Live COVID-19 Research Tracker

We at Next Gen Scientists Foundation are committed to bridge the gap between scientists and the general public. COVID-19 has brought a lot of activities around the world to a halt. Around the world, scientists are working day and night to develop diagnostic kits, vaccines and novel treatment strategies for COVID-19. Although the general public around the world are amply informed regarding the virus spread and quarantine measures, the level of scientific awareness leaves a lot to be desired. The stream of COVID-19 research that is being published in research journals are largely difficult for general public to understand, which leaves room for misinterpretation of research findings. In order to mitigate this, we have set up this page to connect researchers and the general public and information is released in a way that is easily understandable. This page will be continuously updated based on responses received from researchers about COVID-19 research. If you are a life science researcher yourself, participate in this initiative by choosing a research paper on COVID-19 that is not covered below. If you are someone from non scientific background you can add link of a research paper about COVID 19 that you want to be summarized about or ask questions about it. Make sure you bookmark this page and keep visiting every few days for updates.

  • Introduction:
  • Coronavirus takes the name from Latin word corona that means “crown”, due to the presence of spikes on the virus. This gives it the appearance of wearing a crown. Members of the Coronaviridae, circulate in human populations very often but usually cause mild symptoms. However, Middle East respiratory corona virus (MERS-CoV) and severe acute respiratory symptom coronavirus (SARS-CoV) occurred through transmission from animals to humans.

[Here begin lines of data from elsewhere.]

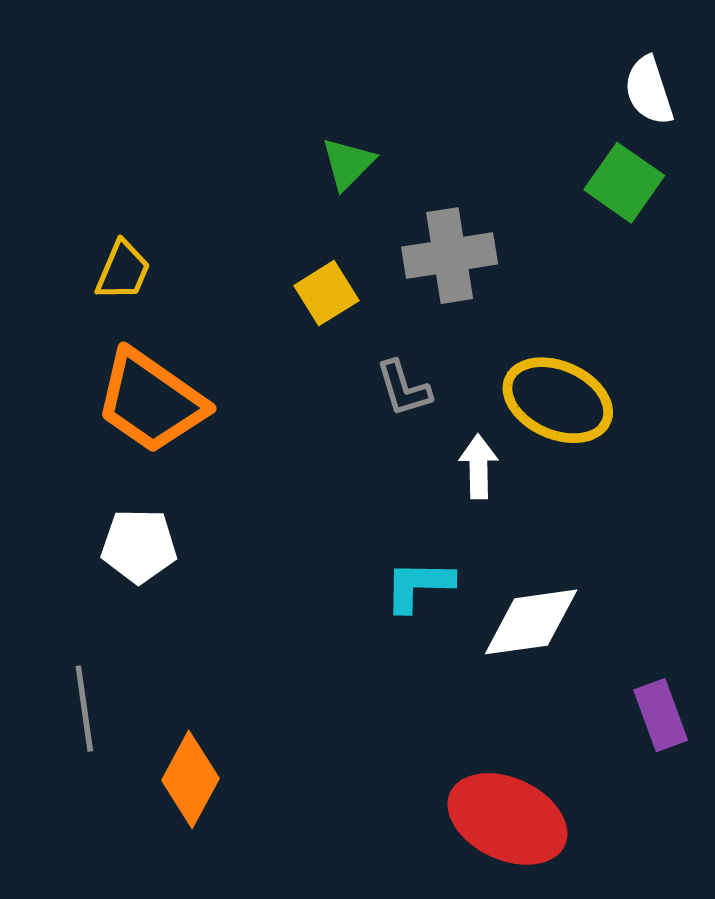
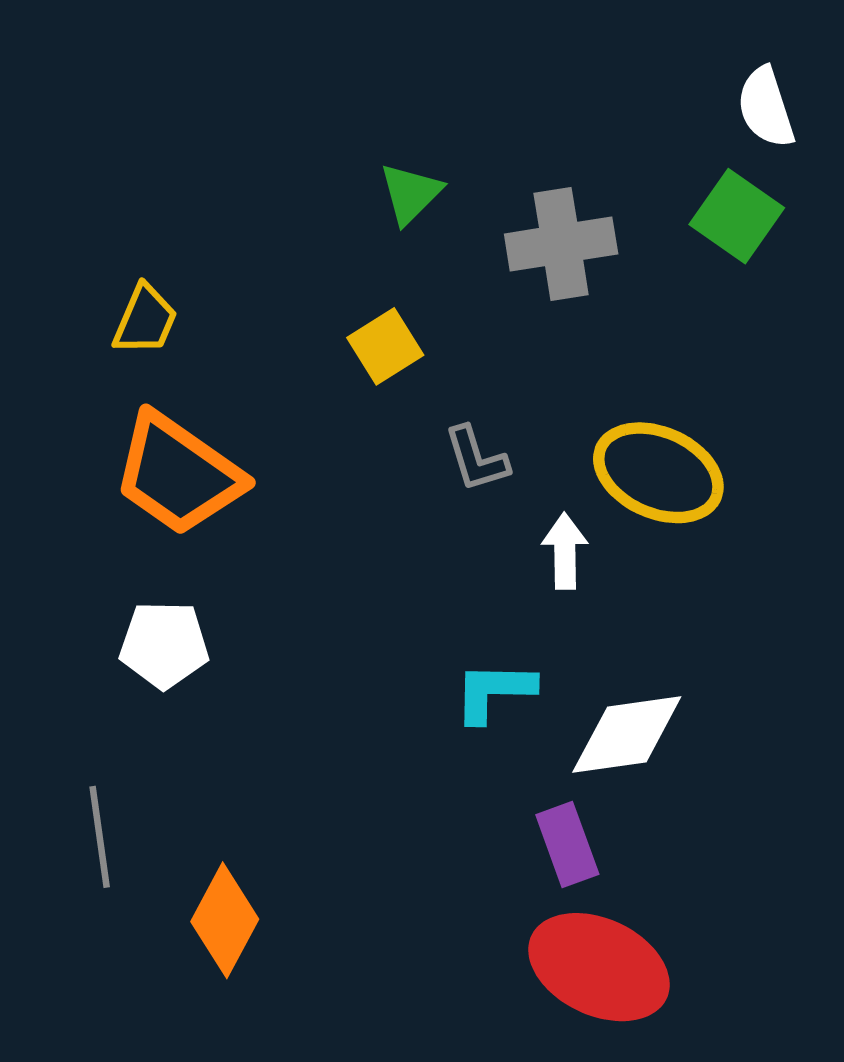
gray cross: (450, 256) -> (561, 244), moved
purple rectangle: (661, 715) -> (567, 844), moved

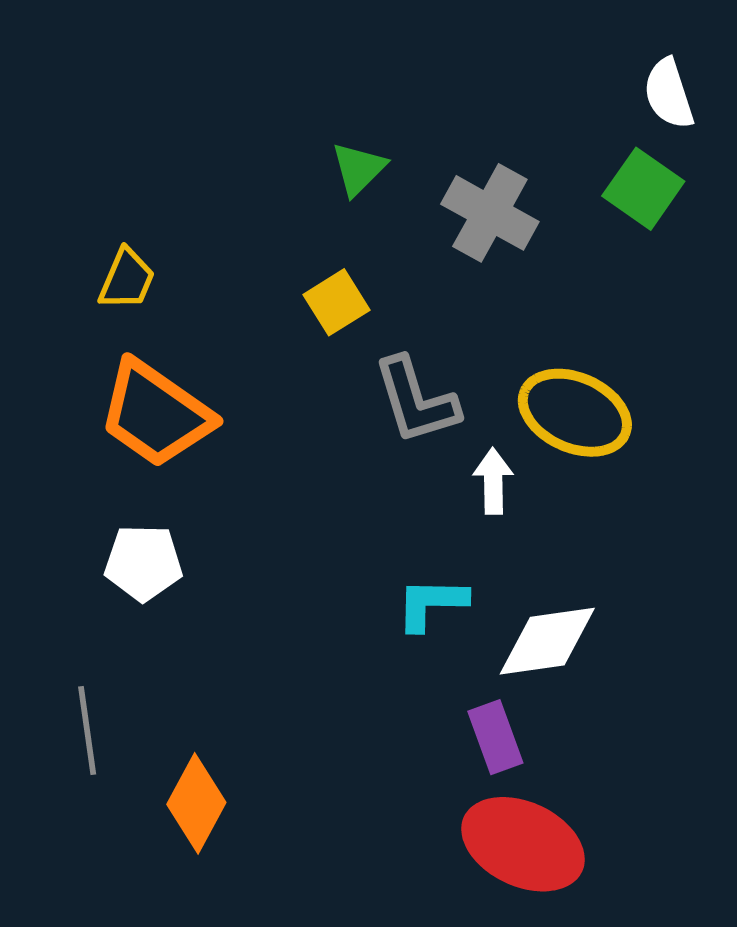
gray cross: (561, 244) -> (490, 213), turned 38
gray L-shape: (476, 459) -> (416, 401), size x1.5

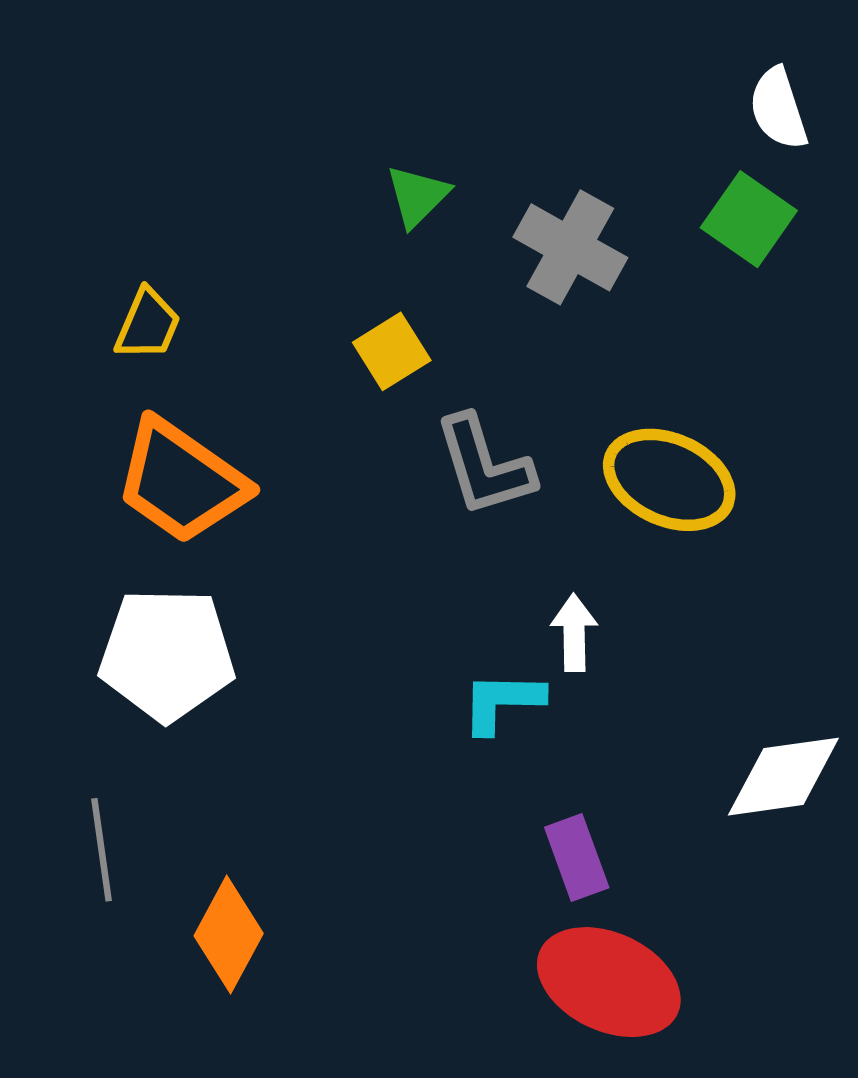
white arrow: (493, 481) -> (574, 633), moved
white pentagon: (143, 563) -> (167, 655), size x1.5
white diamond: (547, 641) -> (783, 777), moved

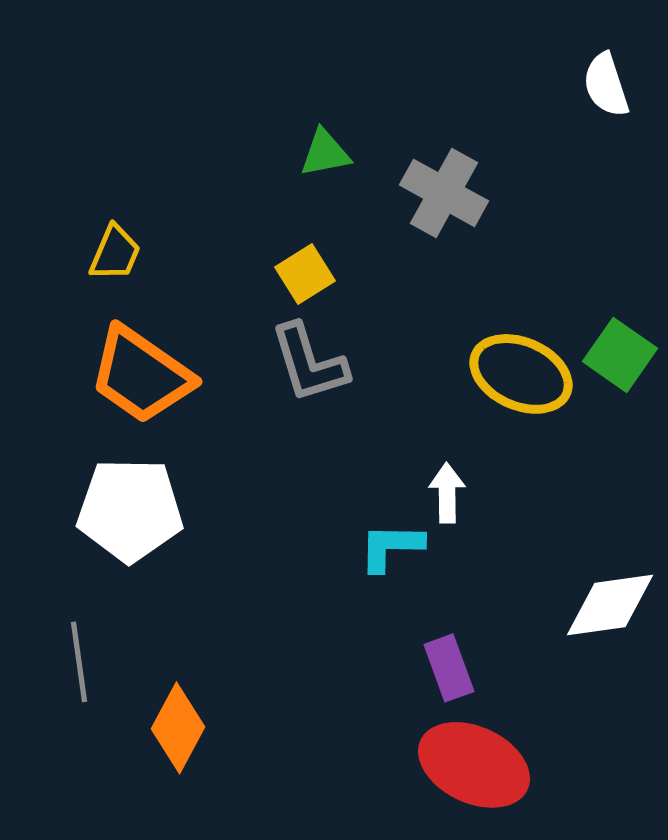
green triangle: (417, 196) -> (325, 153), turned 34
green square: (749, 219) -> (620, 355), moved
gray L-shape: (484, 466) -> (309, 363), moved

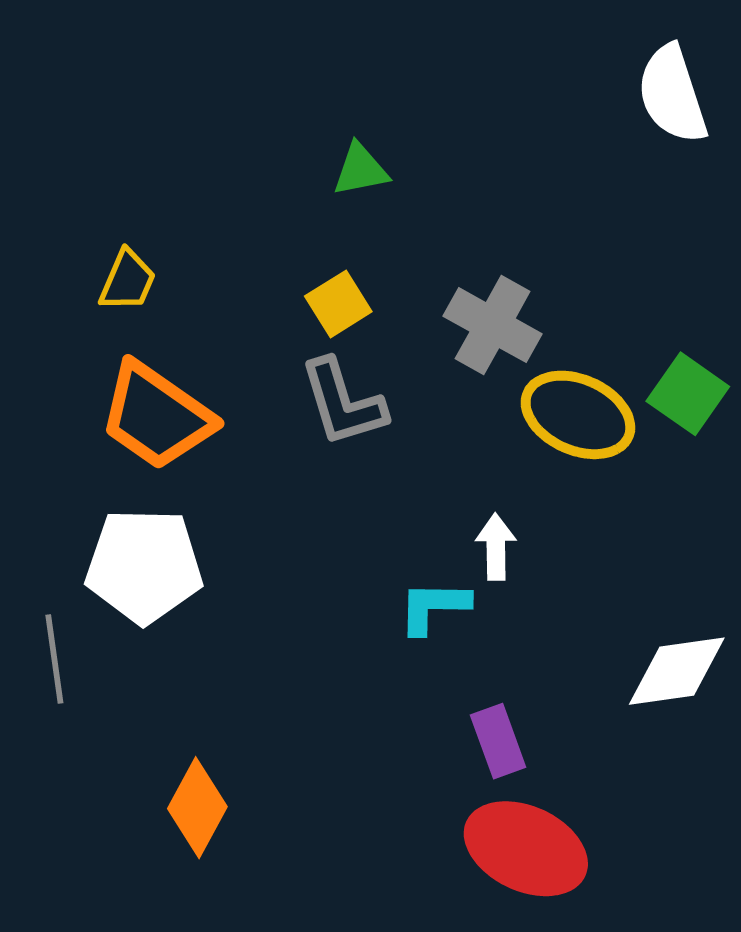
white semicircle: (606, 85) -> (672, 94), size x1.4
gray cross: (444, 193) -> (493, 325), moved
gray line: (79, 662) -> (54, 659), moved

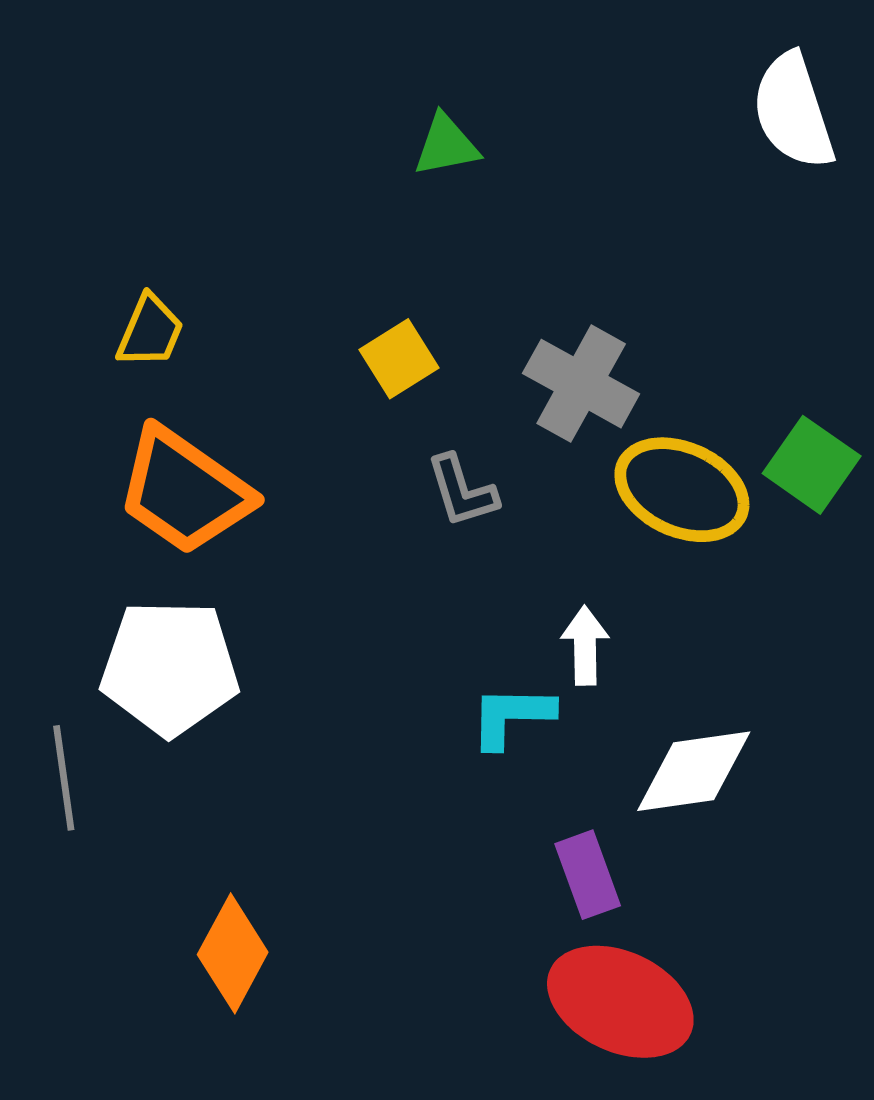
green triangle: (361, 170) -> (446, 145), moved
gray L-shape: (343, 403) -> (462, 491), moved, size x0.7
white diamond: (677, 671) -> (694, 771), moved

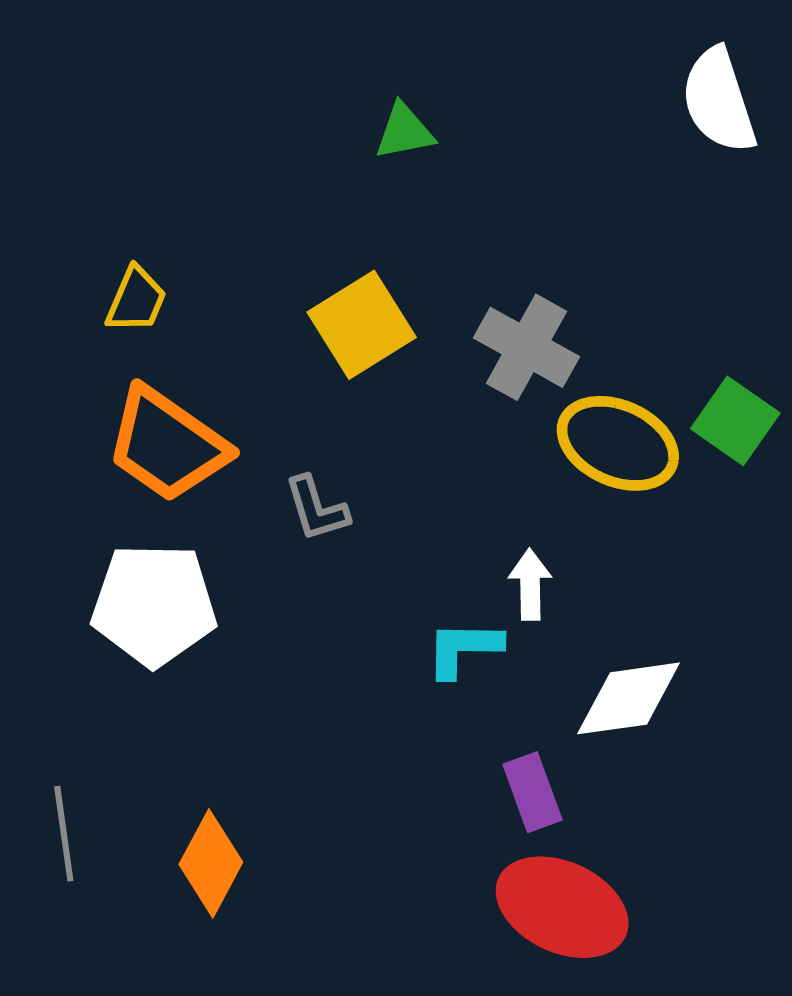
yellow square: (399, 359) -> (362, 325), size x1.5
gray L-shape: (462, 491) -> (317, 509), moved
gray line: (64, 778) -> (64, 834), moved

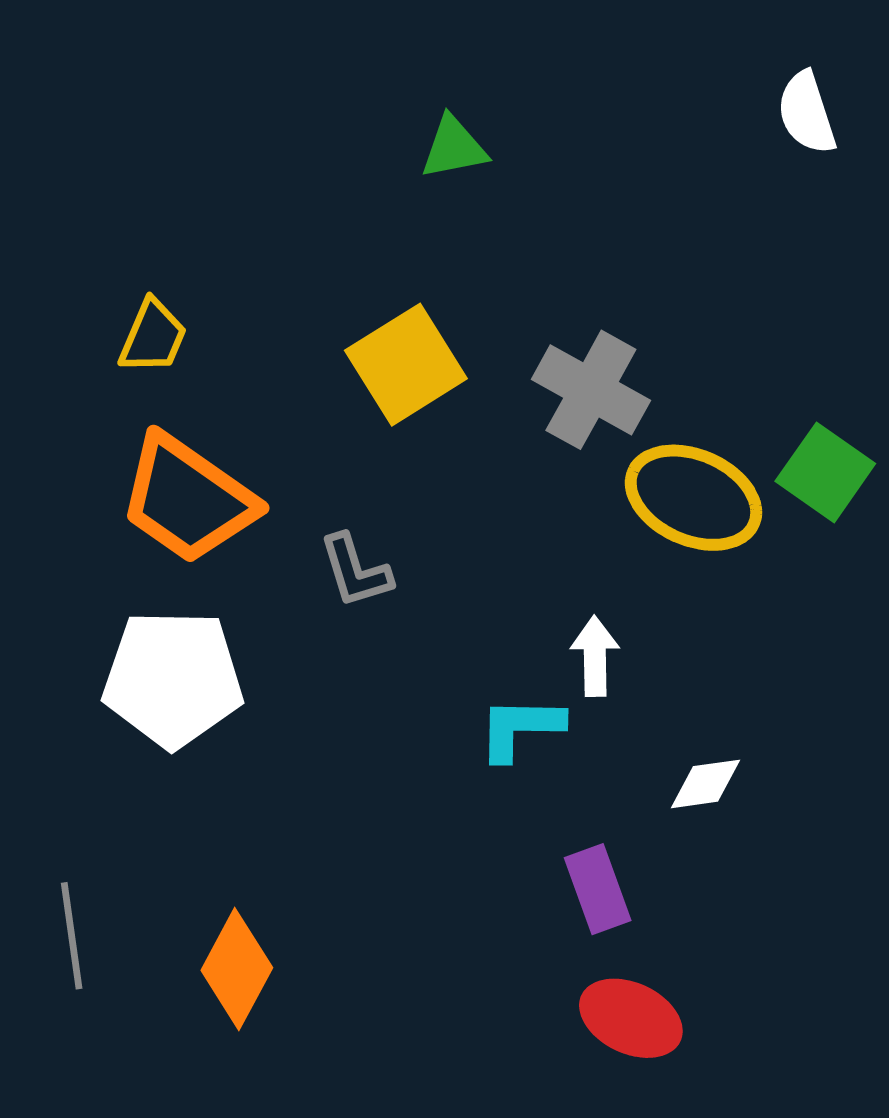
white semicircle: (719, 101) -> (807, 113), size x0.7
white diamond: (629, 698) -> (705, 784), size x0.6
red ellipse: (562, 907) -> (631, 1018), size x0.7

Severe acute respiratory corona virus 2 (SARS-CoV-2) is the causative agent of COVID19 out-break, which was first reported in Wuhan, Hubei province, China in December 2019. It is very closely related to SARS-CoV. The rapid global spread of this highly contagious agent poses a health emergency across the world. Scientists are actively working towards finding a possible treatment, the progress of which is being updated below.
  • Author: Tanaya Roychowdhury, Graduate student at Indian Institute of Chemical Biology, India
  • Why restriction of crowd movement is important to contain the outbreak?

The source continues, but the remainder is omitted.